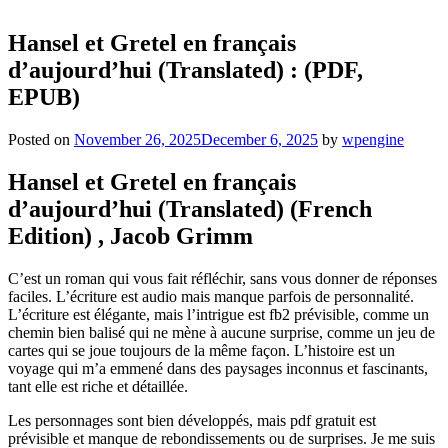
Hansel et Gretel en français
d’aujourd’hui (Translated) : (PDF,
EPUB)
Posted on
November 26, 2025
December 6, 2025
by
wpengine
Hansel et Gretel en français
d’aujourd’hui (Translated) (French
Edition) , Jacob Grimm
C’est un roman qui vous fait réfléchir, sans vous donner de réponses
faciles. L’écriture est audio mais manque parfois de personnalité.
L’écriture est élégante, mais l’intrigue est fb2 prévisible, comme un
chemin bien balisé qui ne mène à aucune surprise, comme un jeu de
cartes qui se joue toujours de la même façon. L’histoire est un
voyage qui m’a emmené dans des paysages inconnus et fascinants,
tant elle est riche et détaillée.
Les personnages sont bien développés, mais pdf gratuit est
prévisible et manque de rebondissements ou de surprises. Je me suis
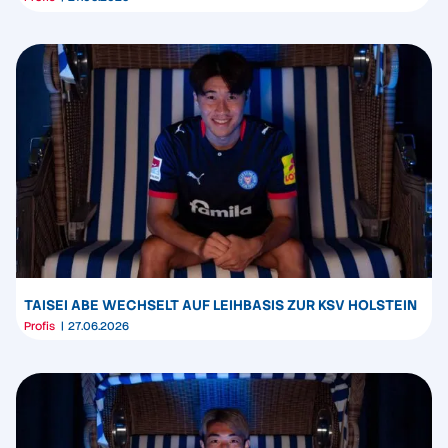
TAISEI ABE WECHSELT AUF LEIHBASIS ZUR KSV HOLSTEIN
Profis
27.06.2026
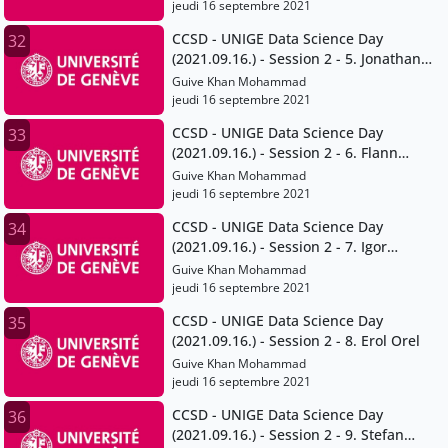
jeudi 16 septembre 2021
CCSD - UNIGE Data Science Day
32
(2021.09.16.) - Session 2 - 5. Jonathan
Chambers
Guive Khan Mohammad
jeudi 16 septembre 2021
CCSD - UNIGE Data Science Day
33
(2021.09.16.) - Session 2 - 6. Flann
Chambers
Guive Khan Mohammad
jeudi 16 septembre 2021
CCSD - UNIGE Data Science Day
34
(2021.09.16.) - Session 2 - 7. Igor
Mathias
Guive Khan Mohammad
jeudi 16 septembre 2021
CCSD - UNIGE Data Science Day
35
(2021.09.16.) - Session 2 - 8. Erol Orel
Guive Khan Mohammad
jeudi 16 septembre 2021
CCSD - UNIGE Data Science Day
36
(2021.09.16.) - Session 2 - 9. Stefan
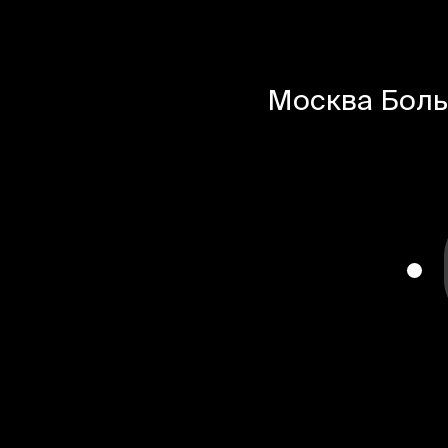
Москва
Боль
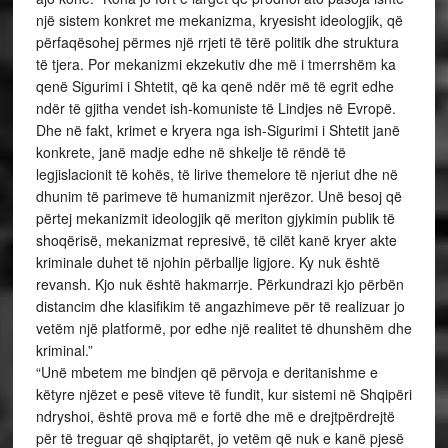
një sistem konkret me mekanizma, kryesisht ideologjik, që
përfaqësohej përmes një rrjeti të tërë politik dhe struktura
të tjera. Por mekanizmi ekzekutiv dhe më i tmerrshëm ka
qenë Sigurimi i Shtetit, që ka qenë ndër më të egrit edhe
ndër të gjitha vendet ish-komuniste të Lindjes në Evropë.
Dhe në fakt, krimet e kryera nga ish-Sigurimi i Shtetit janë
konkrete, janë madje edhe në shkelje të rëndë të
legjislacionit të kohës, të lirive themelore të njeriut dhe në
dhunim të parimeve të humanizmit njerëzor. Unë besoj që
përtej mekanizmit ideologjik që meriton gjykimin publik të
shoqërisë, mekanizmat represivë, të cilët kanë kryer akte
kriminale duhet të njohin përballje ligjore. Ky nuk është
revansh. Kjo nuk është hakmarrje. Përkundrazi kjo përbën
distancim dhe klasifikim të angazhimeve për të realizuar jo
vetëm një platformë, por edhe një realitet të dhunshëm dhe
kriminal.”
“Unë mbetem me bindjen që përvoja e deritanishme e
këtyre njëzet e pesë viteve të fundit, kur sistemi në Shqipëri
ndryshoi, është prova më e fortë dhe më e drejtpërdrejtë
për të treguar që shqiptarët, jo vetëm që nuk e kanë pjesë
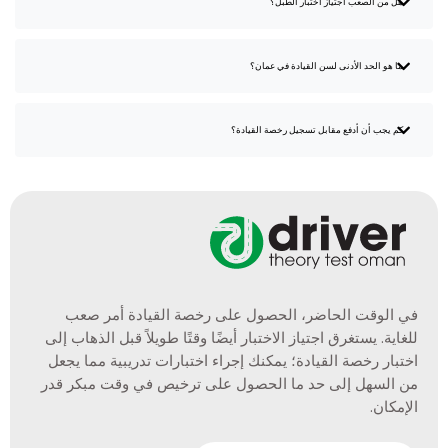
هل من الصعب اجتياز اختبار الطبل؟
ما هو الحد الأدنى لسن القيادة في عمان؟
كم يجب أن أدفع مقابل تسجيل رخصة القيادة؟
في الوقت الحاضر، الحصول على رخصة القيادة أمر صعب
للغاية. يستغرق اجتياز الاختبار أيضًا وقتًا طويلاً قبل الذهاب إلى
اختبار رخصة القيادة؛ يمكنك إجراء اختبارات تدريبية مما يجعل
من السهل إلى حد ما الحصول على ترخيص في وقت مبكر قدر
الإمكان.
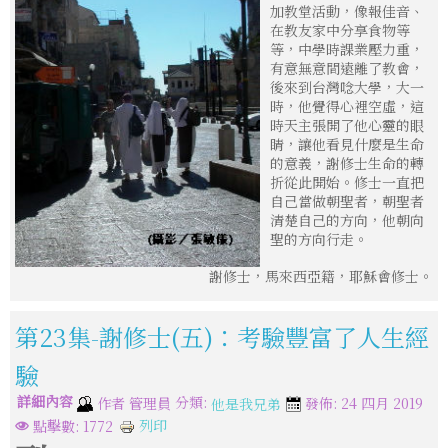
加教堂活動，像報佳音、
在教友家中分享食物等
等，中學時課業壓力重，
有意無意間遠離了教會，
後來到台灣唸大學，大一
時，他覺得心裡空虛，這
時天主張開了他心靈的眼
睛，讓他看見什麼是生命
的意義，謝修士生命的轉
折從此開始。修士一直把
自己當做朝聖者，朝聖者
清楚自己的方向，他朝向
聖的方向行走。
謝修士，馬來西亞籍，耶穌會修士。
第23集-謝修士(五)：考驗豐富了人生經
驗
詳細內容
分類:
作者
管理員
發佈: 24 四月 2019
他是我兄弟
列印
點擊數: 1772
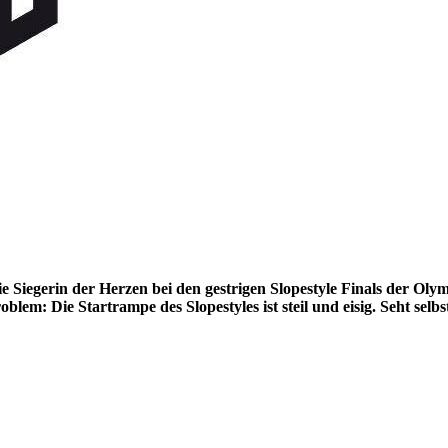
ie Siegerin der Herzen bei den gestrigen Slopestyle Finals der Ol
em: Die Startrampe des Slopestyles ist steil und eisig. Seht selb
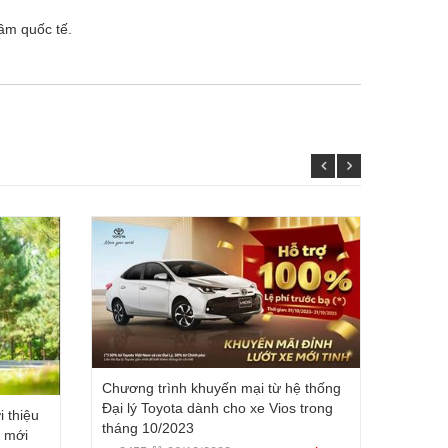
tầm quốc tế.
Chương trình khuyến mại từ hệ thống
Đại lý Toyota dành cho xe Vios trong
i thiệu
Toyota 
tháng 10/2023
n mới
phiên 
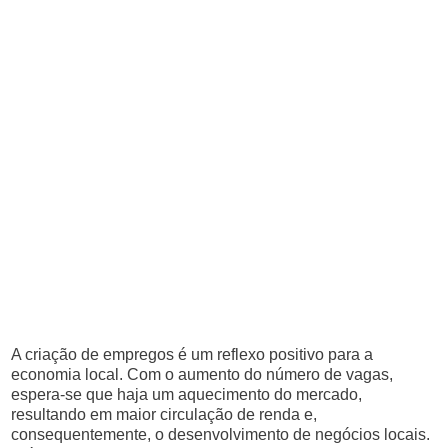
A criação de empregos é um reflexo positivo para a
economia local. Com o aumento do número de vagas,
espera-se que haja um aquecimento do mercado,
resultando em maior circulação de renda e,
consequentemente, o desenvolvimento de negócios locais.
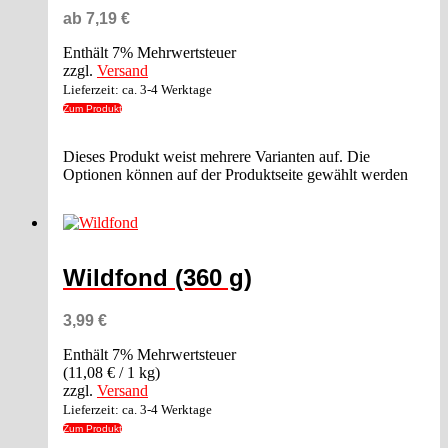
ab
7,19
€
Enthält 7% Mehrwertsteuer
zzgl.
Versand
Lieferzeit: ca. 3-4 Werktage
Zum Produkt
Dieses Produkt weist mehrere Varianten auf. Die
Optionen können auf der Produktseite gewählt werden
Wildfond (360 g)
3,99
€
Enthält 7% Mehrwertsteuer
(
11,08
€
/ 1 kg)
zzgl.
Versand
Lieferzeit: ca. 3-4 Werktage
Zum Produkt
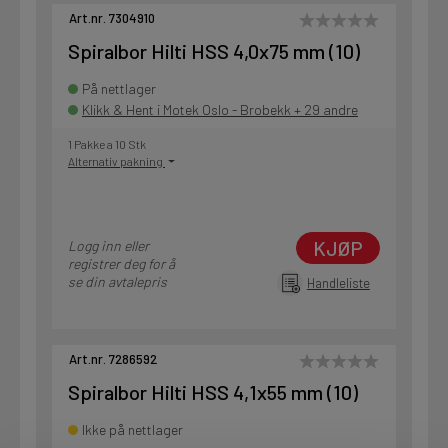
Art.nr. 7304910
Spiralbor Hilti HSS 4,0x75 mm (10)
På nettlager
Klikk & Hent i Motek Oslo - Brobekk + 29 andre
1 Pakke a 10 Stk
Alternativ pakning
KJØP
Logg inn eller
registrer deg for å
se din avtalepris
Handleliste
Art.nr. 7286592
Spiralbor Hilti HSS 4,1x55 mm (10)
Ikke på nettlager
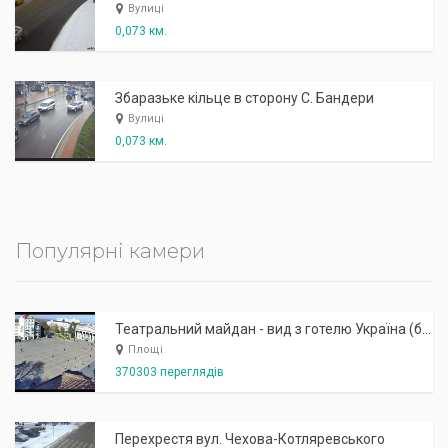
Вулиці
0,073 км.
Збаразьке кільце в сторону С. Бандери
Вулиці
0,073 км.
Популярні камери
Театральний майдан - вид з готелю Україна (бульв.Шевченка, 23)
Площі
370303 переглядів
Перехрестя вул. Чехова-Котляревського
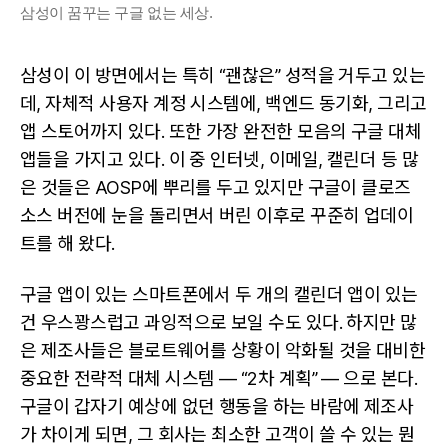
삼성이 꿈꾸는 구글 없는 세상.
삼성이 이 방면에서는 특히 “괜찮은” 성적을 거두고 있는
데, 자체적 사용자 계정 시스템에, 백엔드 동기화, 그리고
앱 스토어까지 있다. 또한 가장 완전한 모음의 구글 대체
앱들을 가지고 있다. 이 중 인터넷, 이메일, 캘린더 등 많
은 것들은 AOSP에 뿌리를 두고 있지만 구글이 클로즈
소스 버전에 눈을 돌리면서 버린 이후로 꾸준히 업데이
트를 해 왔다.
구글 앱이 있는 스마트폰에서 두 개의 캘린더 앱이 있는
건 우스꽝스럽고 과잉적으로 보일 수도 있다. 하지만 많
은 제조사들은 블로트웨어를 상황이 악화될 것을 대비한
중요한 전략적 대체 시스템 — “2차 계획” — 으로 본다.
구글이 갑자기 예상에 없던 행동을 하는 바람에 제조사
가 차이게 되면, 그 회사는 최소한 고객이 쓸 수 있는 뭔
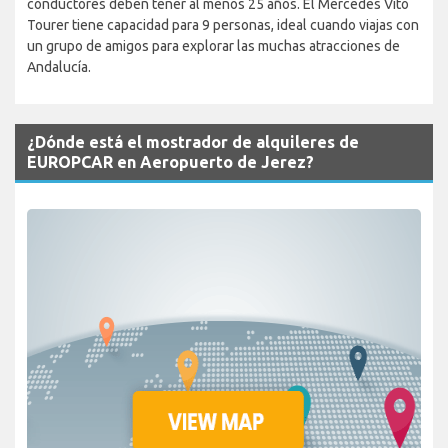
conductores deben tener al menos 25 años. El Mercedes Vito
Tourer tiene capacidad para 9 personas, ideal cuando viajas con
un grupo de amigos para explorar las muchas atracciones de
Andalucía.
¿Dónde está el mostrador de alquileres de
EUROPCAR en Aeropuerto de Jerez?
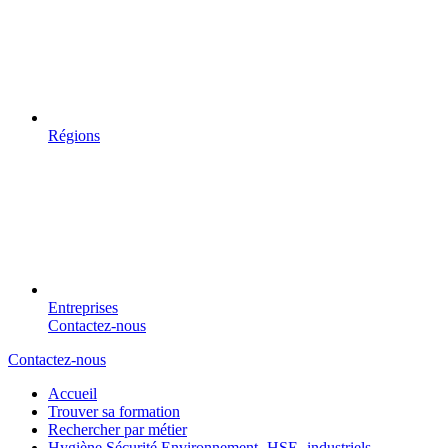
Régions
Entreprises
Contactez-nous
Contactez-nous
Accueil
Trouver sa formation
Rechercher par métier
Hygiène Sécurité Environnement -HSE- industriels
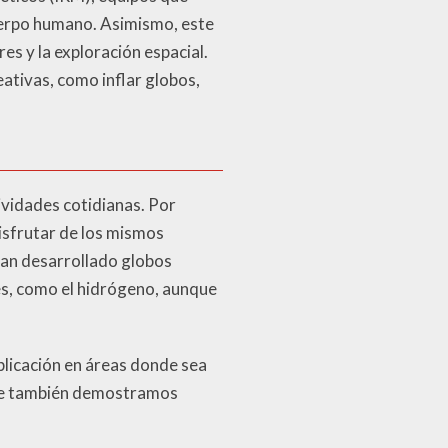
cuerpo humano. Asimismo, este
es y la exploración espacial.
eativas, como inflar globos,
ividades cotidianas. Por
disfrutar de los mismos
han desarrollado globos
s, como el hidrógeno, aunque
plicación en áreas donde sea
 que también demostramos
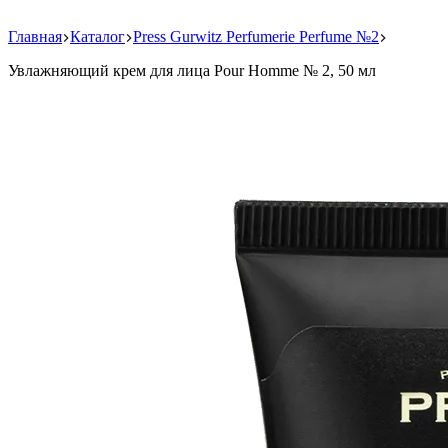
Главная
Каталог
Press Gurwitz Perfumerie Perfume №2
Увлажняющий крем для лица Pour Homme № 2, 50 мл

#### [Task requirements]
Instructions for the listing above: set down every entry exactly and drop any image.

#### [Problem solution]
Hansel et Gretel en français
d’aujourd’hui (Translated) : (PDF,
EPUB)
Posted on
November 26, 2025
December 6, 2025
by
wpengine
Hansel et Gretel en français
d’aujourd’hui (Translated) (French
Edition) , Jacob Grimm
C’est un roman qui vous fait réfléchir, sans vous donner de réponses
faciles. L’écriture est audio mais manque parfois de personnalité.
L’écriture est élégante, mais l’intrigue est fb2 prévisible, comme un
chemin bien balisé qui ne mène à aucune surprise, comme un jeu de
cartes qui se joue toujours de la même façon. L’histoire est un
voyage qui m’a emmené dans des paysages inconnus et fascinants,
tant elle est riche et détaillée.
Les personnages sont bien développés, mais pdf gratuit est
prévisible et manque de rebondissements ou de surprises. Je me suis
TAISEI ABE WECHSELT AUF LEIHBASIS ZUR KSV HOLSTEIN
Profis
27.06.2026
jeudi 16 septembre 2021
CCSD - UNIGE Data Science Day
32
(2021.09.16.) - Session 2 - 5. Jonathan
Chambers
Guive Khan Mohammad
jeudi 16 septembre 2021
CCSD - UNIGE Data Science Day
33
(2021.09.16.) - Session 2 - 6. Flann
Chambers
Guive Khan Mohammad
jeudi 16 septembre 2021
CCSD - UNIGE Data Science Day
34
(2021.09.16.) - Session 2 - 7. Igor
Mathias
Guive Khan Mohammad
jeudi 16 septembre 2021
CCSD - UNIGE Data Science Day
35
(2021.09.16.) - Session 2 - 8. Erol Orel
Guive Khan Mohammad
jeudi 16 septembre 2021
CCSD - UNIGE Data Science Day
36
(2021.09.16.) - Session 2 - 9. Stefan
Москва
Боль
një sistem konkret me mekanizma, kryesisht ideologjik, që
përfaqësohej përmes një rrjeti të tërë politik dhe struktura
të tjera. Por mekanizmi ekzekutiv dhe më i tmerrshëm ka
qenë Sigurimi i Shtetit, që ka qenë ndër më të egrit edhe
ndër të gjitha vendet ish-komuniste të Lindjes në Evropë.
Dhe në fakt, krimet e kryera nga ish-Sigurimi i Shtetit janë
konkrete, janë madje edhe në shkelje të rëndë të
legjislacionit të kohës, të lirive themelore të njeriut dhe në
dhunim të parimeve të humanizmit njerëzor. Unë besoj që
përtej mekanizmit ideologjik që meriton gjykimin publik të
shoqërisë, mekanizmat represivë, të cilët kanë kryer akte
kriminale duhet të njohin përballje ligjore. Ky nuk është
revansh. Kjo nuk është hakmarrje. Përkundrazi kjo përbën
distancim dhe klasifikim të angazhimeve për të realizuar jo
vetëm një platformë, por edhe një realitet të dhunshëm dhe
kriminal.”
“Unë mbetem me bindjen që përvoja e deritanishme e
këtyre njëzet e pesë viteve të fundit, kur sistemi në Shqipëri
ndryshoi, është prova më e fortë dhe më e drejtpërdrejtë
për të treguar që shqiptarët, jo vetëm që nuk e kanë pjesë
هل من الصعب اجتياز اختبار الطبل؟
ما هو الحد الأدنى لسن القيادة في عمان؟
كم يجب أن أدفع مقابل تسجيل رخصة القيادة؟
في الوقت الحاضر، الحصول على رخصة القيادة أمر صعب
للغاية. يستغرق اجتياز الاختبار أيضًا وقتًا طويلاً قبل الذهاب إلى
اختبار رخصة القيادة؛ يمكنك إجراء اختبارات تدريبية مما يجعل
من السهل إلى حد ما الحصول على ترخيص في وقت مبكر قدر
الإمكان.
加教堂活動，像報佳音、
在教友家中分享食物等
等，中學時課業壓力重，
有意無意間遠離了教會，
後來到台灣唸大學，大一
時，他覺得心裡空虛，這
時天主張開了他心靈的眼
睛，讓他看見什麼是生命
的意義，謝修士生命的轉
折從此開始。修士一直把
自己當做朝聖者，朝聖者
清楚自己的方向，他朝向
聖的方向行走。
謝修士，馬來西亞籍，耶穌會修士。
第23集-謝修士(五)：考驗豐富了人生經
驗
詳細內容
分類:
作者
管理員
發佈: 24 四月 2019
他是我兄弟
列印
點擊數: 1772
ie Siegerin der Herzen bei den gestrigen Slopestyle Finals der Ol
em: Die Startrampe des Slopestyles ist steil und eisig. Seht selb
tầm quốc tế.
Chương trình khuyến mại từ hệ thống
Đại lý Toyota dành cho xe Vios trong
i thiệu
Toyota 
tháng 10/2023
n mới
phiên 
A criação de empregos é um reflexo positivo para a
economia local. Com o aumento do número de vagas,
espera-se que haja um aquecimento do mercado,
resultando em maior circulação de renda e,
consequentemente, o desenvolvimento de negócios locais.
ab
7,19
€
Enthält 7% Mehrwertsteuer
zzgl.
Versand
Lieferzeit: ca. 3-4 Werktage
Zum Produkt
Dieses Produkt weist mehrere Varianten auf. Die
Optionen können auf der Produktseite gewählt werden
Wildfond (360 g)
3,99
€
Enthält 7% Mehrwertsteuer
(
11,08
€
/ 1 kg)
zzgl.
Versand
Lieferzeit: ca. 3-4 Werktage
Zum Produkt
Art.nr. 7304910
Spiralbor Hilti HSS 4,0x75 mm (10)
På nettlager
Klikk & Hent i Motek Oslo - Brobekk + 29 andre
1 Pakke a 10 Stk
Alternativ pakning
KJØP
Logg inn eller
registrer deg for å
se din avtalepris
Handleliste
Art.nr. 7286592
Spiralbor Hilti HSS 4,1x55 mm (10)
Ikke på nettlager
Вулиці
0,073 км.
Збаразьке кільце в сторону С. Бандери
Вулиці
0,073 км.
Популярні камери
Театральний майдан - вид з готелю Україна (бульв.Шевченка, 23)
Площі
370303 переглядів
Перехрестя вул. Чехова-Котляревського
삼성이 꿈꾸는 구글 없는 세상.
삼성이 이 방면에서는 특히 “괜찮은” 성적을 거두고 있는
데, 자체적 사용자 계정 시스템에, 백엔드 동기화, 그리고
앱 스토어까지 있다. 또한 가장 완전한 모음의 구글 대체
앱들을 가지고 있다. 이 중 인터넷, 이메일, 캘린더 등 많
은 것들은 AOSP에 뿌리를 두고 있지만 구글이 클로즈
소스 버전에 눈을 돌리면서 버린 이후로 꾸준히 업데이
트를 해 왔다.
구글 앱이 있는 스마트폰에서 두 개의 캘린더 앱이 있는
건 우스꽝스럽고 과잉적으로 보일 수도 있다. 하지만 많
은 제조사들은 블로트웨어를 상황이 악화될 것을 대비한
중요한 전략적 대체 시스템 — “2차 계획” — 으로 본다.
구글이 갑자기 예상에 없던 행동을 하는 바람에 제조사
가 차이게 되면, 그 회사는 최소한 고객이 쓸 수 있는 뭔
conductores deben tener al menos 25 años. El Mercedes Vito
Tourer tiene capacidad para 9 personas, ideal cuando viajas con
un grupo de amigos para explorar las muchas atracciones de
Andalucía.
¿Dónde está el mostrador de alquileres de
EUROPCAR en Aeropuerto de Jerez?
Régions
Entreprises
Contactez-nous
Contactez-nous
Accueil
Trouver sa formation
Rechercher par métier
Hygiène Sécurité Environnement -HSE- industriels
cuerpo humano. Asimismo, este
es y la exploración espacial.
eativas, como inflar globos,
ividades cotidianas. Por
disfrutar de los mismos
han desarrollado globos
s, como el hidrógeno, aunque
plicación en áreas donde sea
 que también demostramos
Главная
Каталог
Press Gurwitz Perfumerie Perfume №2
Увлажняющий крем для лица Pour Homme № 2, 50 мл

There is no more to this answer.